Helsinki Festival programme is complete: Dance work by Akram Khan Company, Khovanshchina conducted by Esa-Pekka Salonen and a Lauri Porra‘s composition for 125 bass voices 

The confirmed Helsinki Festival programme includes, for example, dancer-choreographer Akram Khan’s breathtaking contemporary dance work Jungle Book reimagined and the Finnish Radio Symphony Orchestra’s new concert version of the opera Khovanshchina, conducted by Esa-Pekka Salonen. The highlight of the 35-year-old Night of the Arts is Lauri Porra’s free of charge music experience in Senate Square, featuring over 100 bass instruments.

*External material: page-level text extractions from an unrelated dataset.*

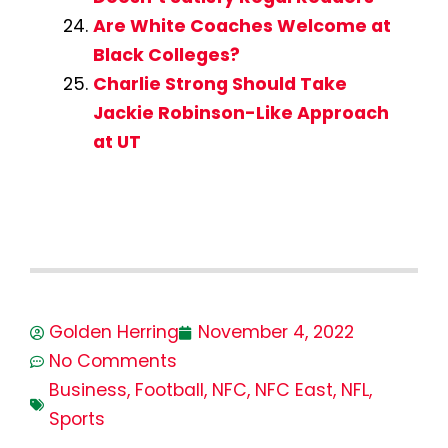
Are White Coaches Welcome at
Black Colleges?
Charlie Strong Should Take
Jackie Robinson-Like Approach
at UT
Golden Herring
November 4, 2022
No Comments
Business
,
Football
,
NFC
,
NFC East
,
NFL
,
Sports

This year’s international dance performance at Helsinki Festival is Jungle Book reimagined by the acclaimed dancer-choreographer Akram Khan, known for his current themes and imaginative, complex works. This contemporary dance work is based on Rudyard Kipling’s beloved classic Jungle Book, reinterpreted through the themes of climate change and migration. The show will feature ten top international dancers as well as breathtaking animation and stage art.

Classical music programme themed around current events

Helsinki Festival’s classical music programme, which includes two concerts by The Cleveland Orchestra, conducted by Franz Welser-Möst, expands to encompass several concerts linked to current events. Esa-Pekka Salonen, a recent recipient of the Polar Music Prize, the “Nobel prize” for music, comes to Helsinki Festival to conduct a group of almost 200 musicians in a concert version of Modest Mussorgsky’s opera Khovanshchina. The major production led by Salonen includes the Finnish Radio Symphony Orchestra, Latvian Radio Choir, Tapiola Chamber Choir and dozens of soloists, including bass voice Mika Kares. The work is woven together by electronic music multitalent and sound artist Tuomas Norvio and directed by Gerard McBurney. From Helsinki Festival, the production travels to the 2025 Salzburg Easter Festival.

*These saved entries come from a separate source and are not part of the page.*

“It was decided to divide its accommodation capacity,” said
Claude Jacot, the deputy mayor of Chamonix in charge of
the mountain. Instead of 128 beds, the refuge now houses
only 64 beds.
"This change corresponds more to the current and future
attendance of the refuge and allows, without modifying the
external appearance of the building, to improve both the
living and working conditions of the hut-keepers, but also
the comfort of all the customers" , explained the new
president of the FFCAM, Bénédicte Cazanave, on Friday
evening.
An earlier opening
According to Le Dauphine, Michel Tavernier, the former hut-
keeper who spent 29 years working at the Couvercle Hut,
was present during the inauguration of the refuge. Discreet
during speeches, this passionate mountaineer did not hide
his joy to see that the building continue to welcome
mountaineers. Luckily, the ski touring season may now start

Musiikkitalo’s new organs receive a worthy guest when one of the brightest stars of organ art, Latvian Iveta Apkalna, comes to Helsinki Festival. Apkalna’s solo recital programme consists of a hypnotic mix of the pulsating contemporary music of Philip Glass and the ageless organ works of Johann Sebastian Bach. Apkalna has played with some of the top orchestras in the world, including another Helsinki Festival guest, The Cleveland Orchestra.

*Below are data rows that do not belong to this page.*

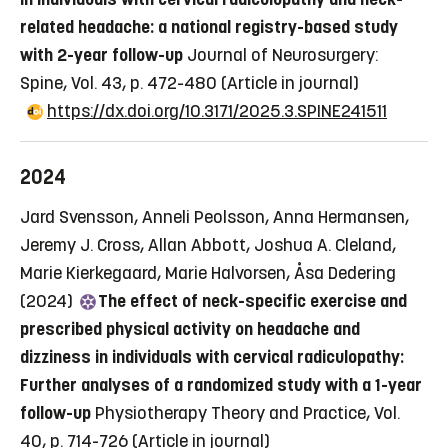
related headache: a national registry-based study
with 2-year follow-up
Journal of Neurosurgery:
Spine, Vol. 43, p. 472-480
(Article in journal)
https://dx.doi.org/10.3171/2025.3.SPINE241511
2024
Jard Svensson, Anneli Peolsson, Anna Hermansen,
Jeremy J. Cross, Allan Abbott, Joshua A. Cleland,
Marie Kierkegaard, Marie Halvorsen, Åsa Dedering
(2024)
The effect of neck-specific exercise and
prescribed physical activity on headache and
dizziness in individuals with cervical radiculopathy:
Further analyses of a randomized study with a 1-year
follow-up
Physiotherapy Theory and Practice, Vol.
40, p. 714-726
(Article in journal)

The Helsinki Philharmonic Orchestra’s Wish Concert explores the positive effects of classical music on mental wellbeing and a functional society. The works performed at the concert have been picked by the President of  Finland Alexander Stubb, Professor Suvi Saarikallio, neuroscientist Daniel Levitin and Marko Ahtisaari, Artistic Director of the Helsinki Festival. The soloist for the concert conducted by Jukka-Pekka Saraste is bass player Victor Wooten. The concert is preceded by a discussion about the power of music and the works of the concert, led by those responsible for selecting the pieces. The picks and concert programme will be published during the summer.

At the Festival’s opening concert on 15 August, Chief Conductor Hannu Lintu conducts the Orchestra of the FNO and soprano Karita Mattila. The concert features the works of Beethoven, Wagner and Scriabin, and the opening piece, The Wrath of God by Sofia Gubaidulina, will be performed for the first time in Finland. 

The final concert of Helsinki Festival on 1 September is full of the energy of young musicians when Professor Sakari Oramo brings together the symphony orchestras of London’s Royal College of Music and the Sibelius Academy of University of the Arts Helsinki. The concert programme includes the brand new song series Songs from the Countryside by Finnish-American Lara Poe and interpreted by soprano Anu Komsi.

Over 100 bass instruments celebrate 35 years of Night of the Arts

A Helsinki Festival staple, Night of the Arts turns 35. Offering free art experiences, this year’s Night of the Arts climaxes with a massive gathering of bass voices in Senate Square. A choir of bass singers, a line-up of low-frequency wind instruments and a rhythm legion of electric bass guitarists and percussionists, together forming a total of more than 125 bass voices, perform BASSO, a new composition by composer and bass virtuoso Lauri Porra. There is an open call for electric bass players for the work, as of today. Performers include Awake Percussion, YL Male Voice Choir, double bass players from the East Helsinki Music Institute and other masters of bass frequencies. The visual designer is Joonas Tikkanen.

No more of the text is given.